» Exercise details
The word "neste" occurs in some of the lines below; copy each of those lines.

Page-level text extractions
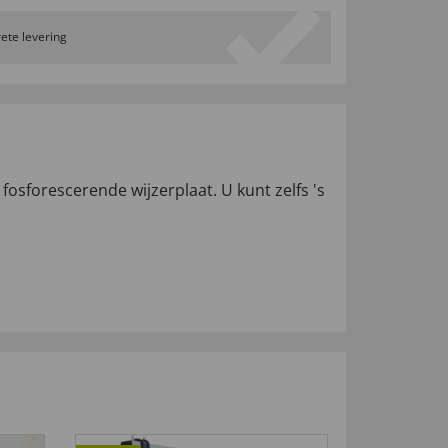
ete levering
 fosforescerende wijzerplaat. U kunt zelfs 's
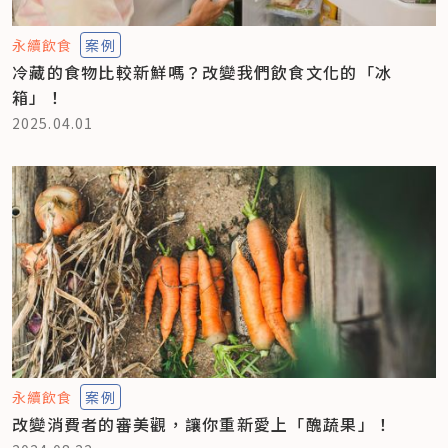
永續飲食
案例
冷藏的食物比較新鮮嗎？改變我們飲食文化的「冰
箱」！
2025.04.01
永續飲食
案例
改變消費者的審美觀，讓你重新愛上「醜蔬果」！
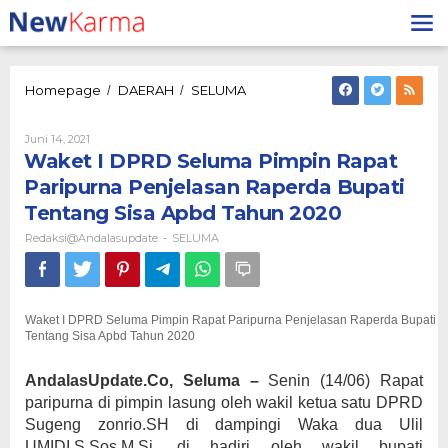
Lewati
ke
konten
Waket
Homepage
DAERAH
SELUMA
/
/
I
DPRD
Oleh
Juni 14, 2021
Seluma
Redaksi@andalasupdate
Waket I DPRD Seluma Pimpin Rapat
Pimpin
Rapat
Paripurna Penjelasan Raperda Bupati
Paripurna
Tentang Sisa Apbd Tahun 2020
Penjelasan
Raperda
Redaksi@andalasupdate
SELUMA
-
Bupati
Tentang
Sisa
Apbd
Waket I DPRD Seluma Pimpin Rapat Paripurna Penjelasan Raperda Bupati
Tahun
Tentang Sisa Apbd Tahun 2020
2020
AndalasUpdate.Co, Seluma –
Senin (14/06) Rapat
paripurna di pimpin lasung oleh wakil ketua satu DPRD
Sugeng zonrio.SH di dampingi Waka dua Ulil
UMIDI,S.Sos.M.Si. di hadiri oleh wakil bupati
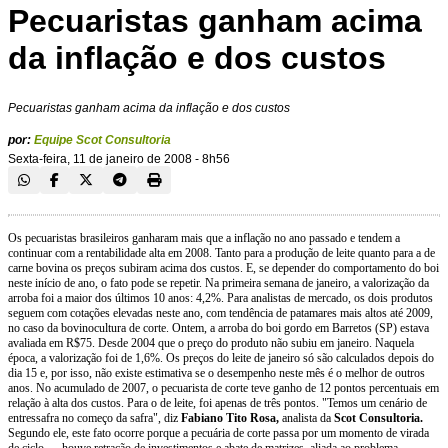
Pecuaristas ganham acima
da inflação e dos custos
Pecuaristas ganham acima da inflação e dos custos
por:
Equipe Scot Consultoria
Sexta-feira, 11 de janeiro de 2008 - 8h56
Os pecuaristas brasileiros ganharam mais que a inflação no ano passado e tendem a
continuar com a rentabilidade alta em 2008. Tanto para a produção de leite quanto para a de
carne bovina os preços subiram acima dos custos. E, se depender do comportamento do boi
neste início de ano, o fato pode se repetir. Na primeira semana de janeiro, a valorização da
arroba foi a maior dos últimos 10 anos: 4,2%. Para analistas de mercado, os dois produtos
seguem com cotações elevadas neste ano, com tendência de patamares mais altos até 2009,
no caso da bovinocultura de corte. Ontem, a arroba do boi gordo em Barretos (SP) estava
avaliada em R$75. Desde 2004 que o preço do produto não subiu em janeiro. Naquela
época, a valorização foi de 1,6%. Os preços do leite de janeiro só são calculados depois do
dia 15 e, por isso, não existe estimativa se o desempenho neste mês é o melhor de outros
anos. No acumulado de 2007, o pecuarista de corte teve ganho de 12 pontos percentuais em
relação à alta dos custos. Para o de leite, foi apenas de três pontos. "Temos um cenário de
entressafra no começo da safra", diz
Fabiano Tito Rosa,
analista da
Scot Consultoria.
Segundo ele, este fato ocorre porque a pecuária de corte passa por um momento de virada
de ciclo — houve retração de investimentos e abate de matrizes, aliada ao problema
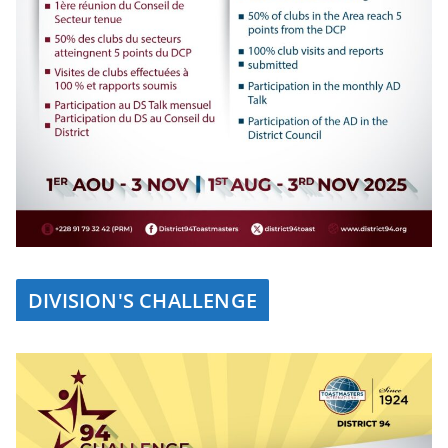
DIVISION'S CHALLENGE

» Solution for this task
neste início de ano, o fato pode se repetir. Na primeira semana de janeiro, a valorização da
seguem com cotações elevadas neste ano, com tendência de patamares mais altos até 2009,
dia 15 e, por isso, não existe estimativa se o desempenho neste mês é o melhor de outros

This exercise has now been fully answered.